Wanting to learn more about HIV/AIDS, Lehane decided that she wanted to travel to a sub-Saharan country in Africa. Because there is a high rate of HIV/AIDS in Botswana, she decided to choose that country – but not for that reason alone. “The program offered in Botswana is focused on public health, and it also includes an internship so I will have the opportunity to intern at a local health clinic and hopefully learn a great deal about Botswana’s healthcare system,” she said. She added that in addition to learning about their healthcare, she would have the opportunity of a firsthand experience in the country both in and outside of the classroom.
One of the classes she plans on taking while there is one of the local language, Setswana. She said learning the language will hopefully help her better interact with the locals. Other classes she will be taking will focus on Botswana’s healthcare system and for the last week of the program, she is traveling to a rural village to work in a care clinic. “I think this will give me great insight into what it is like to provide healthcare in a developing nation, which is something that I hope to make [into] a career one day,” Lehane said.

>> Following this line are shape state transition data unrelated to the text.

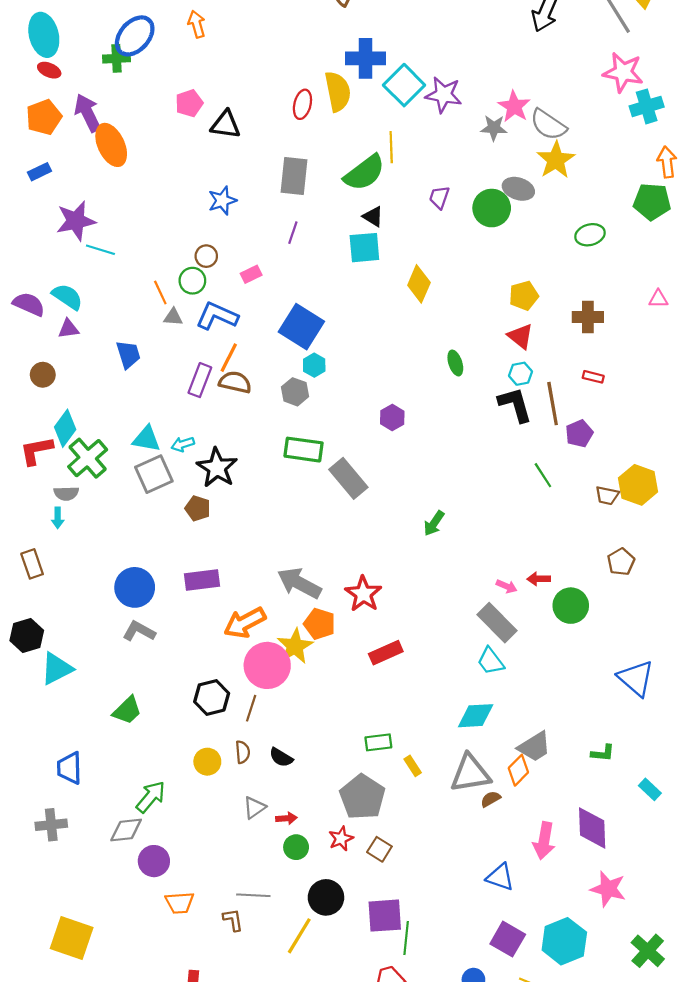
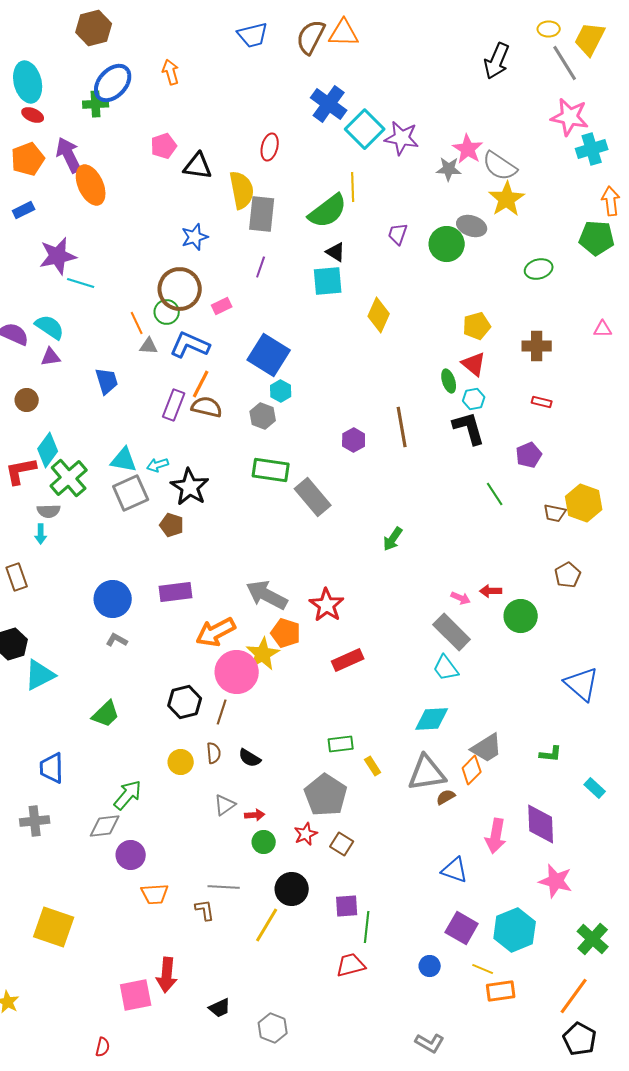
blue cross: (366, 58) -> (329, 104), turned 36
yellow semicircle: (338, 92) -> (242, 190), moved
brown circle: (206, 256) -> (180, 289), size x2.0
green ellipse: (455, 363) -> (449, 381), moved
brown line: (553, 404) -> (402, 427), moved
gray L-shape: (139, 631) -> (117, 640), size x0.7
purple square: (385, 916) -> (347, 906), size x0.7

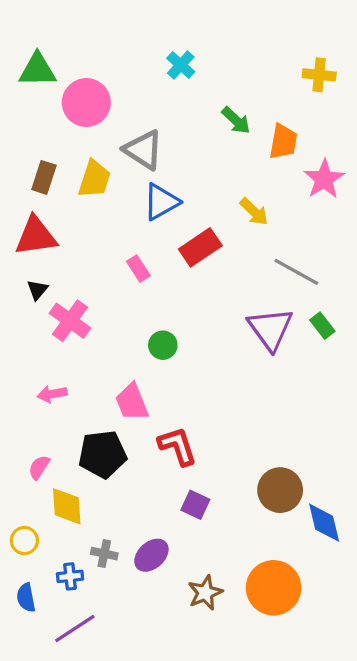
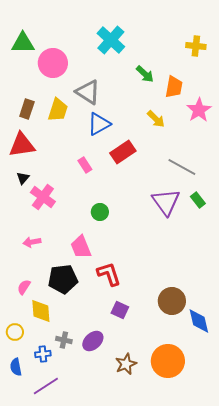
cyan cross: (181, 65) -> (111, 40), size x1.6
yellow arrow: (254, 212) -> (156, 119), moved

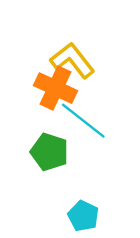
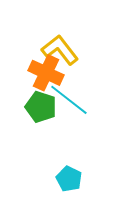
green pentagon: (49, 152) -> (41, 107), moved

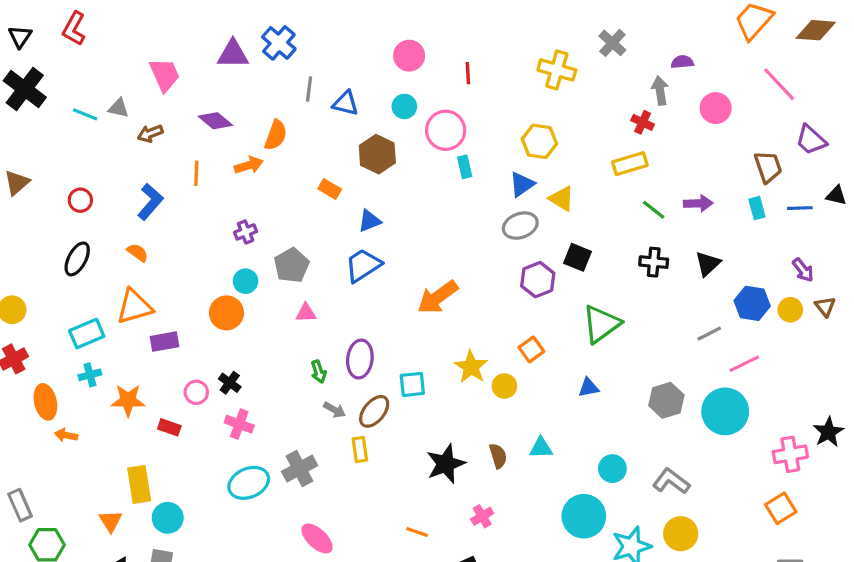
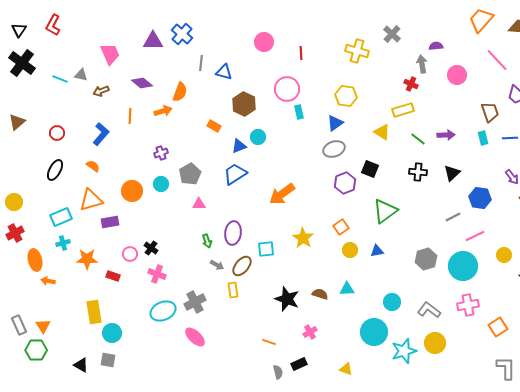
cyan circle: (404, 106) -> (258, 137), moved
yellow triangle: (562, 199) -> (382, 132), moved
yellow circle: (790, 310) -> (504, 255), moved
orange circle: (226, 313) -> (132, 191), moved
yellow circle: (504, 386) -> (350, 250), moved
pink cross: (790, 454) -> (468, 305), moved
brown semicircle: (498, 456) -> (320, 294), turned -56
black star: (446, 464) -> (287, 299), turned -30
orange triangle: (111, 521) -> (43, 326), moved
pink ellipse: (317, 538) -> (195, 337), moved

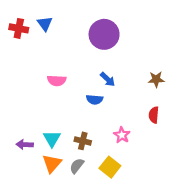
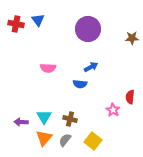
blue arrow: (108, 79) -> (91, 67), turned -72
brown star: (156, 79) -> (132, 38), moved
pink star: (122, 135) -> (113, 110), moved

Lehane hopes to gain an understanding of life in a developing nation and what it’s like to live in one. She said since the country has such a high prevalence of HIV/AIDS she hopes to also understand the local healthcare system.
“Overall, I hope to experience everything the country has to offer and I can’t wait for the unknown that awaits me,” Lehane said.
For junior economics and political science double major Pitu Sim, winning a Gilman Summer 2013 Scholarship means more than the relief of the financial burden of studying abroad.
With this scholarship, Sim is being given an opportunity to return to his native country Cambodia, a place he has not seen since his immigration to the United States when he was in kindergarten.
“I’m originally from Cambodia and [I’m] trying to revisit my culture, my language, and see Cambodia,” Sim said. “Being in America I’m not exposed to that kind of history just because the only person who usually talks to me about Cambodia is my mother.”
While in Cambodia, Sim would be taking an intermediate Cambodian language course and a history course. Though his course load would be rigorous, Sim hopes to be able to make time to see his grandmother who still lives in Cambodia.
“The only relatives I have are my mother and my aunt, my grandmother’s only children, so to be able to see my grandma would be a really great surprise for me,” Sim said. “My mom is just really excited that I’m thinking about going. I told her it cost too much, but since I got this scholarship she’s been really excited.”